Migrations-Probleme sind ein weiterer Indikator schlechter Kapazitäten-Planung. Vielleicht haben Administratoren das Provisioning der Ressourcen abgestimmt, um die wachsenden Ressourcen lokaler virtueller Maschinen anzupassen. Dabei haben Sie aber möglicherweise vergessen, ausreichend Ressourcen für VM-Failover oder Migration von anderen Servern einzuplanen. Dies führt in der Regel zu Migrations-Fehlern, wenn man diese überladenen Server mit weiteren Aufgaben belasten möchte. Dieses Problem wäre im Vorfeld mit Informationen aus der Kapazitäten-Planung sehr einfach zu adressieren gewesen.

Mangelndes Lifecycle-Management ist ein weiteres häufiges Problem. Eine neue VM zu erstellen ist einfach, allerdings verbraucht jede virtuelle Maschine auch unabhängig von ihrer Produktivität Ressourcen. Aus diesem Grund sollten sie in den Ruhestand geschickt werden, wenn sie nicht mehr genutzt werden. Die damit frei gewordenen Ressourcen lassen sich anderweitig besser einsetzen.
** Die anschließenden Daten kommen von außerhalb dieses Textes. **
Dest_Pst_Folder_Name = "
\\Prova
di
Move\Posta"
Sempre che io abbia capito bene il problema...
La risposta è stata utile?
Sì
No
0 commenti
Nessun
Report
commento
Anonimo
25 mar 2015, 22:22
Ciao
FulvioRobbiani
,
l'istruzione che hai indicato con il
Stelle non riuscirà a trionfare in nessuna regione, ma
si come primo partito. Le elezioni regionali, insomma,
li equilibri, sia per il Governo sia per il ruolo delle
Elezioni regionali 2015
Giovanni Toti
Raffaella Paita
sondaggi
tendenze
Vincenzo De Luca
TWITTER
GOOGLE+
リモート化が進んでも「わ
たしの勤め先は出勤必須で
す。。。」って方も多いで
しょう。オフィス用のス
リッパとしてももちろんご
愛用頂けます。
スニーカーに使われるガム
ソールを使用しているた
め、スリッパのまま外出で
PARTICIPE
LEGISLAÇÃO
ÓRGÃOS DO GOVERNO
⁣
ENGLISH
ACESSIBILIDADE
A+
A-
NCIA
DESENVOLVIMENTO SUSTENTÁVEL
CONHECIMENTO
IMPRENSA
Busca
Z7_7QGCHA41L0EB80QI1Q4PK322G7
Das funktioniert aber nur dann, wenn die System-Administratoren entsprechend wachsam sind und wissen, wann eine virtuelle Maschine ausgedient hat. Zu gutem Lifecycle-Management gehört deshalb auch das richtige Gespür dafür, wann eine neue virtuelle Maschine gerechtfertigt ist. Weiterhin sollten Sie Policies für die Überprüfung virtueller Maschinen und deren Außerbetriebnahmen aufstellen. Andernfalls geraten virtuelle Maschinen in Vergessenheit, verschwenden unnötig Ressourcen und zwingen Unternehmen zu unnötigen Aufrüst-Aktionen.
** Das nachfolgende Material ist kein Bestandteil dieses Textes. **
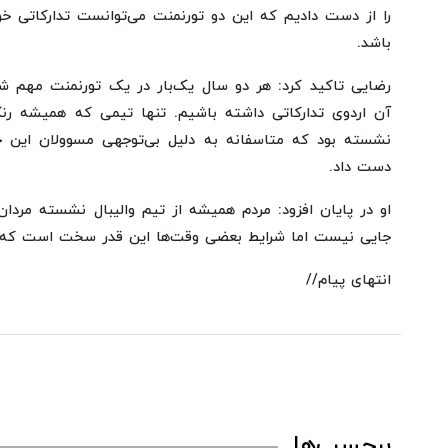
را از دست دادیم که این دو تورنمنت می‌توانست تدارکاتی خو
باشد.
رضایی تاکید کرد: هر دو سال یک‌بار در یک تورنمنت مهم ش
آن اردوی تدارکاتی داشته باشیم. تنها تیمی که همیشه رن
نشسته بود که متاسفانه به دلیل بی‌توجهی مسوولان این جا
دست داد.
او در پایان افزود: مردم همیشه از تیم والیبال نشسته مردان
جایی نیست اما شرایط بعضی وقت‌ها این قدر سخت است که ام
انتهای پیام//
برچسب‌ها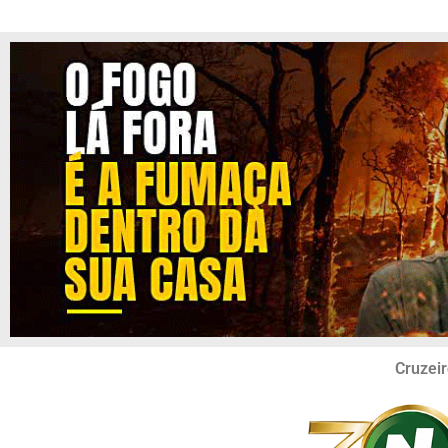
Cruzeir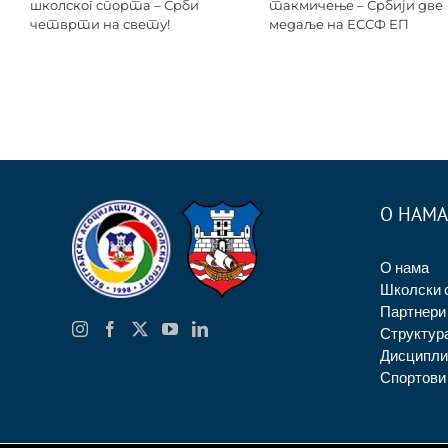
школског спорта – Срби
такмичење – Србији две
четврти на свету!
медаље на ЕССФ ЕП
О НАМА
О нама
Школски 
Партнери
Структур
Дисципли
Спортови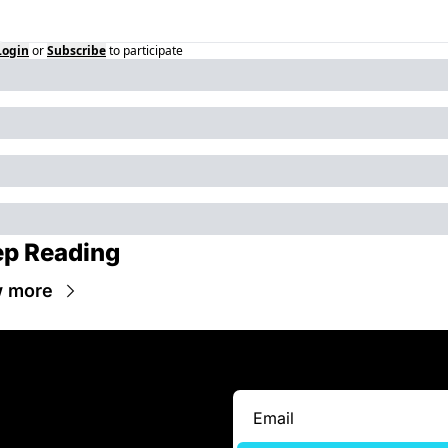
Login
or
Subscribe
to participate
p Reading
w more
Kapazitäten-Planung gehört heutzutage zu den wichtigsten Aufgaben der System-Administratoren, denn nur wenn die Computing-Ressourcen im Auge behalten werden, können auch jedem Workload ausreichend und langfristig Betriebsmittel zur Verfügung gestellt werden. Somit garantieren Sie gute Performance und verhindern Unterbrechungen oder Ausfälle. Für Kapazitäten-Planung sind Tools unverzichtbar, die mit virtuellen Umgebungen umgehen können. Allerdings müssen diese Tools dann auch entsprechend genutzt und von soliden Business-Praktiken begleitet werden. Nur so holen Sie das Beste für Ihr Unternehmen heraus. Andernfalls sind Ihre Workloads Risiken ausgesetzt , das Geschäft leidet aufgrund schlechter Performance und dazu kommen noch unzufriedene Anwender, potenzielle Ausfälle, möglicher Datenverlust und verschwendetes Kapital.